Отчитавшийся ещё раз взглянул на доцента, на зал, не спеша собрал истории в стопку, и, высоко вздёрнув голову, спустился в зал. Чувствовалось, что он горд собою. Сидел он не очень далеко от сцены, в четвёртом ряду. Надя вопросительно взглянула на Галку. Та пожала плечами и тихонько тронула сидящего впереди знакомого.

–Серёжа, – прошептала она, – а это кто сейчас был? Ну тот, что выступал.

–Горевалов, – отозвался тот, не оборачиваясь. –Клинический ординатор.

Надя и Галя снова переглянулись. Фамилия им ни о чём не говорила, но молодой хирург явно произвёл впечатление на обеих.

Следом за 2-й хирургией пошла отчитываться 3-я, торакальная, т. е. лёгочная, за ней- 4-я, или гнойная. 1-я и 2-я считались абдоминальными, специализирующимися на хирургическом лечении заболеваний органов брюшной полости. По дежурству же особых различий между клиниками не было. Экстренные операции делались в каждой, в той, в какую направит поступившего ответственный хирург.

Аркадий Маркович вёл конференцию почти молча. Приняв отчёт дежурного, он кивал и отпускал, не задавая вопросов. Аудитория, привыкшая к «придиркам» Тихомирова, облегчённо вздыхала и ободрялась духом. Самарцев, выслушав, хоть и спрашивал: «Есть вопросы»?, но было видно, что лично у него вопросов нет, а раз так, то и у других их быть не может. Это чувствовалось сильно, и желающих задавать вопросы сегодня не возникло, хотя обычно поднималось сразу несколько рук с разных рядов.

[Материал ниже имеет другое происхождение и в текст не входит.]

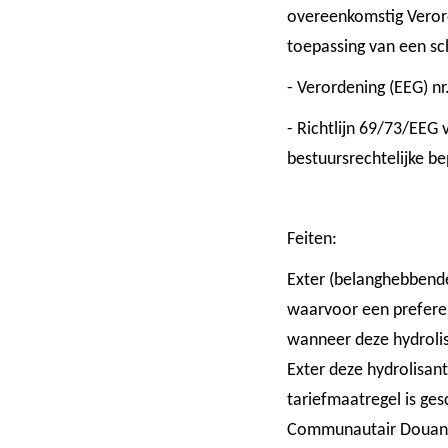
overeenkomstig Veror
toepassing van een sc
- Verordening (EEG) nr
- Richtlijn 69/73/EEG
bestuursrechtelijke be
Feiten:
Exter (belanghebbende
waarvoor een preferen
wanneer deze hydrolis
Exter deze hydrolisan
tariefmaatregel is ges
Communautair Douanew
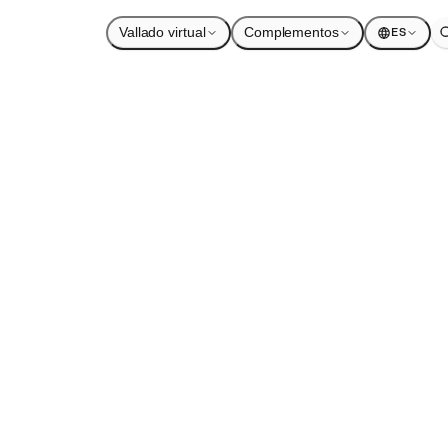
Vallado virtual
Complementos
ES
 desastre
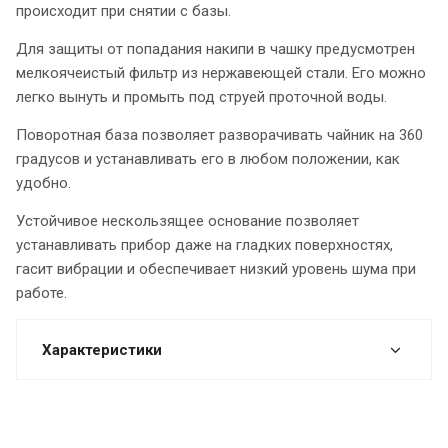
происходит при снятии с базы.
Для защиты от попадания накипи в чашку предусмотрен
мелкоячеистый фильтр из нержавеющей стали. Его можно
легко вынуть и промыть под струей проточной воды.
Поворотная база позволяет разворачивать чайник на 360
градусов и устанавливать его в любом положении, как
удобно.
Устойчивое нескользящее основание позволяет
устанавливать прибор даже на гладких поверхностях,
гасит вибрации и обеспечивает низкий уровень шума при
работе.
Характеристики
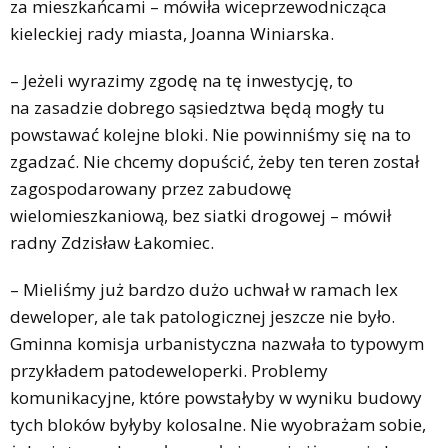
za mieszkańcami – mówiła wiceprzewodnicząca
kieleckiej rady miasta, Joanna Winiarska.
– Jeżeli wyrazimy zgodę na tę inwestycję, to
na zasadzie dobrego sąsiedztwa będą mogły tu
powstawać kolejne bloki. Nie powinniśmy się na to
zgadzać. Nie chcemy dopuścić, żeby ten teren został
zagospodarowany przez zabudowę
wielomieszkaniową, bez siatki drogowej – mówił
radny Zdzisław Łakomiec.
– Mieliśmy już bardzo dużo uchwał w ramach lex
deweloper, ale tak patologicznej jeszcze nie było.
Gminna komisja urbanistyczna nazwała to typowym
przykładem patodeweloperki. Problemy
komunikacyjne, które powstałyby w wyniku budowy
tych bloków byłyby kolosalne. Nie wyobrażam sobie,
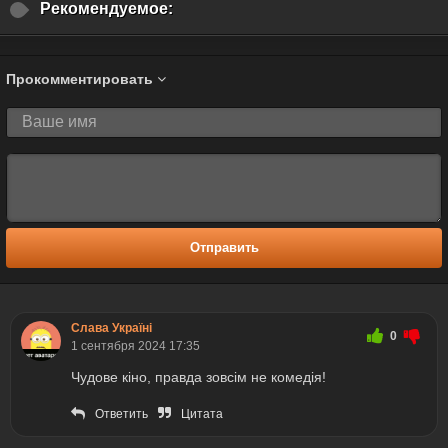
Рекомендуемое:
Прокомментировать
Отправить
Слава Україні
0
1 сентября 2024 17:35
Чудове кіно, правда зовсім не комедія!
Ответить
Цитата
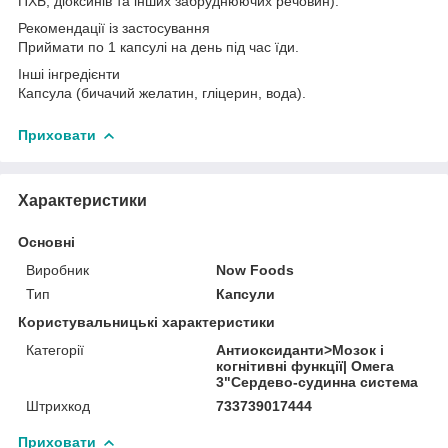
ПХБ, діоксинів та інших забруднюючих речовин).
Рекомендації із застосування
Приймати по 1 капсулі на день під час їди.
Інші інгредієнти
Капсула (бичачий желатин, гліцерин, вода).
Приховати
Характеристики
Основні
Виробник
Now Foods
Тип
Капсули
Користувальницькі характеристики
Категорії
Антиоксиданти>Мозок і
когнітивні функції| Омега
3"Сердево-судинна система
Штрихкод
733739017444
Приховати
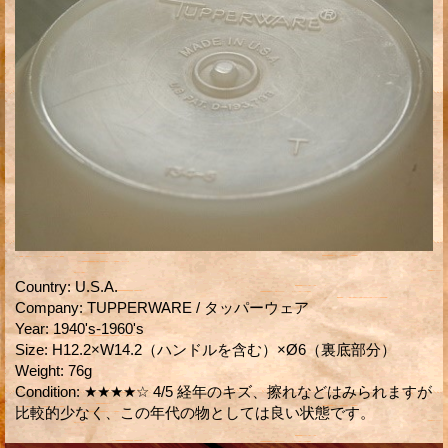
Country
:
U.S.A.
Company
:
TUPPERWARE / タッパーウェア
Year
:
1940's-1960's
Size
:
H12.2×W14.2（ハンドルを含む）×Ø6（裏底部分）
Weight
:
76g
Condition
:
★★★★☆ 4/5 経年のキズ、擦れなどはみられますが
比較的少なく、この年代の物としては良い状態です。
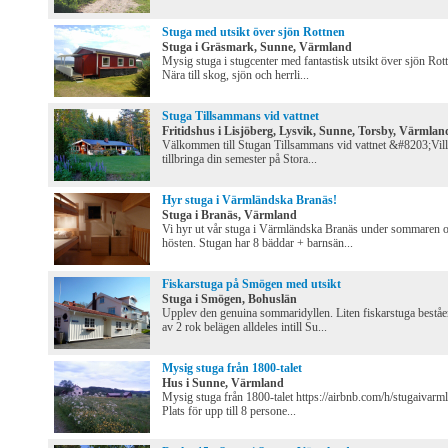
Stuga med utsikt över sjön Rottnen
Stuga i Gräsmark, Sunne, Värmland
Mysig stuga i stugcenter med fantastisk utsikt över sjön Rot
Nära till skog, sjön och herrli...
Stuga Tillsammans vid vattnet
Fritidshus i Lisjöberg, Lysvik, Sunne, Torsby, Värmlan
Välkommen till Stugan Tillsammans vid vattnet &#8203;Vill
tillbringa din semester på Stora...
Hyr stuga i Värmländska Branäs!
Stuga i Branäs, Värmland
Vi hyr ut vår stuga i Värmländska Branäs under sommaren 
hösten. Stugan har 8 bäddar + barnsän...
Fiskarstuga på Smögen med utsikt
Stuga i Smögen, Bohuslän
Upplev den genuina sommaridyllen. Liten fiskarstuga bestå
av 2 rok belägen alldeles intill Su...
Mysig stuga från 1800-talet
Hus i Sunne, Värmland
Mysig stuga från 1800-talet https://airbnb.com/h/stugaivarm
Plats för upp till 8 persone...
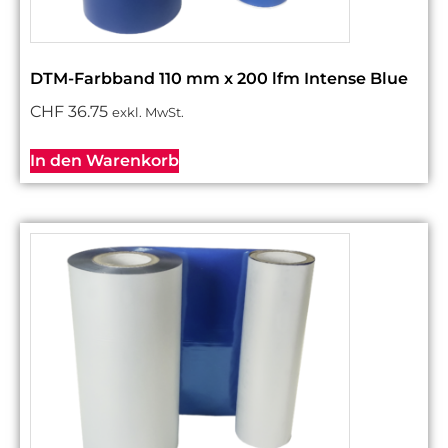
DTM-Farbband 110 mm x 200 lfm Intense Blue
CHF
36.75
exkl. MwSt.
In den Warenkorb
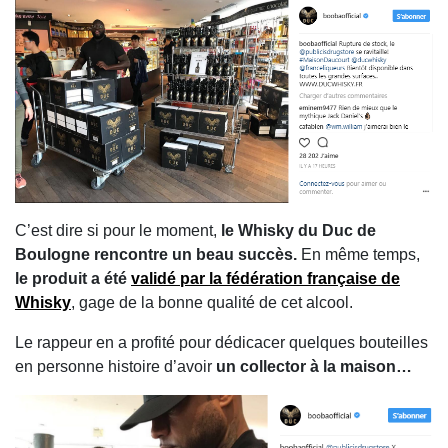
C’est dire si pour le moment,
le Whisky du Duc de
Boulogne rencontre un beau succès.
En même temps,
le produit a été
validé par la fédération française de
Whisky
, gage de la bonne qualité de cet alcool.
Le rappeur en a profité pour dédicacer quelques bouteilles
en personne histoire d’avoir
un collector à la maison…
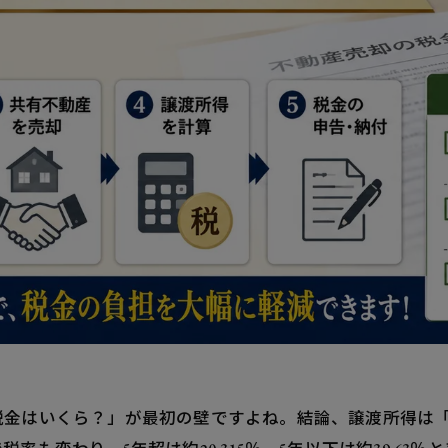
税金はいくら？」が最初の壁ですよね。結論、譲渡所得は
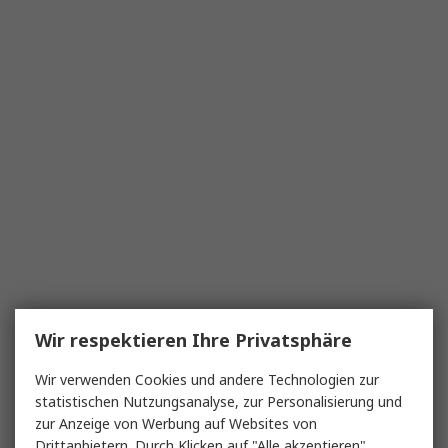
Wir respektieren Ihre Privatsphäre
Wir verwenden Cookies und andere Technologien zur
statistischen Nutzungsanalyse, zur Personalisierung und
zur Anzeige von Werbung auf Websites von
Drittanbietern. Durch Klicken auf "Alle akzeptieren"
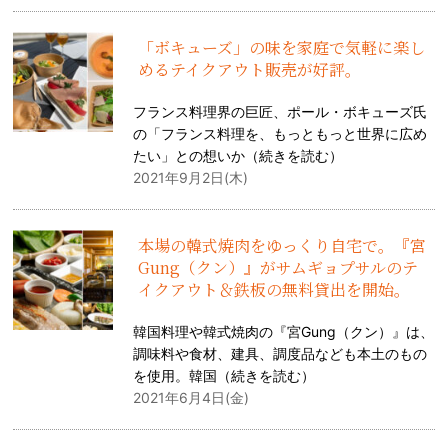
「ボキューズ」の味を家庭で気軽に楽し
めるテイクアウト販売が好評。
フランス料理界の巨匠、ポール・ボキューズ氏
の「フランス料理を、もっともっと世界に広め
たい」との想いか（
続きを読む
）
2021年9月2日(木)
本場の韓式焼肉をゆっくり自宅で。『宮
Gung（クン）』がサムギョプサルのテ
イクアウト＆鉄板の無料貸出を開始。
韓国料理や韓式焼肉の『宮Gung（クン）』は、
調味料や食材、建具、調度品なども本土のもの
を使用。韓国（
続きを読む
）
2021年6月4日(金)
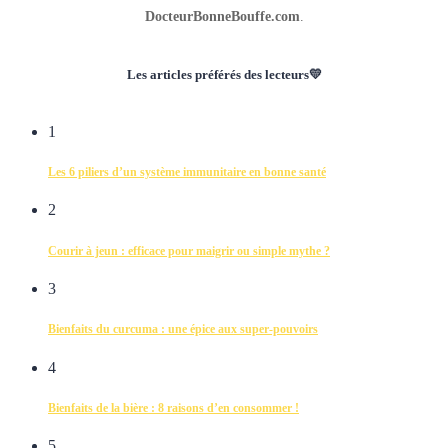
DocteurBonneBouffe.com
.
Les articles préférés des lecteurs💛
1
Les 6 piliers d’un système immunitaire en bonne santé
2
Courir à jeun : efficace pour maigrir ou simple mythe ?
3
Bienfaits du curcuma : une épice aux super-pouvoirs
4
Bienfaits de la bière : 8 raisons d’en consommer !
5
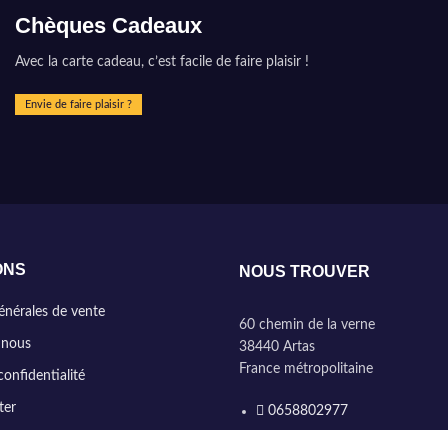
Chèques Cadeaux
Avec la carte cadeau, c’est facile de faire plaisir !
Envie de faire plaisir ?
ONS
NOUS TROUVER
énérales de vente
60 chemin de la verne
 nous
38440 Artas
France métropolitaine
confidentialité
ter
0658802977
contact@marinehome.fr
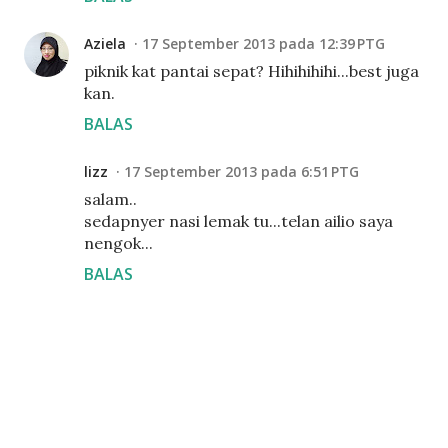
Aziela
17 September 2013 pada 12:39 PTG
piknik kat pantai sepat? Hihihihihi...best juga
kan.
BALAS
lizz
17 September 2013 pada 6:51 PTG
salam..
sedapnyer nasi lemak tu...telan ailio saya
nengok...
BALAS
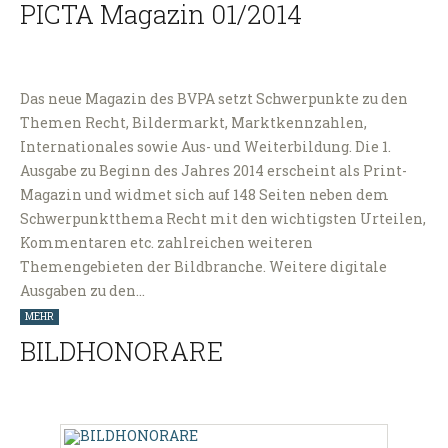
PICTA Magazin 01/2014
Das neue Magazin des BVPA setzt Schwerpunkte zu den
Themen Recht, Bildermarkt, Marktkennzahlen,
Internationales sowie Aus- und Weiterbildung. Die 1.
Ausgabe zu Beginn des Jahres 2014 erscheint als Print-
Magazin und widmet sich auf 148 Seiten neben dem
Schwerpunktthema Recht mit den wichtigsten Urteilen,
Kommentaren etc. zahlreichen weiteren
Themengebieten der Bildbranche. Weitere digitale
Ausgaben zu den…
MEHR
BILDHONORARE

–Спасибо, Иван Захарович, – поблагодарил он последнего докладчика, – есть вопросы по его дежурству? К Ответственному хирургу? Нет? Что ж, товарищи, – Аркадий Маркович встал, подавая пример всем, – конференция окончена. Благодарю за внимание.

-5-

 «Сегодня Советское государство расходует на содержание одного больного  10 рублей в день. В санаториях, домах отдыха и туристских пансионатах ежегодно проводят свой отпуск около 65 000 000 человек»

(Советская пресса, октябрь 1986)

Собрание, загудев, начало расходиться. Булгаков, досадуя, что пришёл сюда сегодня, когда конференцию провёл Самарцев, а не Тихомиров, первым в зале вскочил с места и поспешил догнать высокого хирурга с густыми, абсолютно седыми волосами, в золотых очках. С высокомерным, брезгливым и ироничным видом тот не спеша проследовал между рядами к выходу и был застигнут Антоном на выходе из конференц- зала.

–Виктор Иванович! – окликнул он. –Здравствуйте!

–Привет, – буркнул тот, рассеянно подавая студенту широкую сухую ладонь. – Опоздал сегодня на эту пятиминетку– транспорт, сука. Везде бардак… Гиви не очень ругался?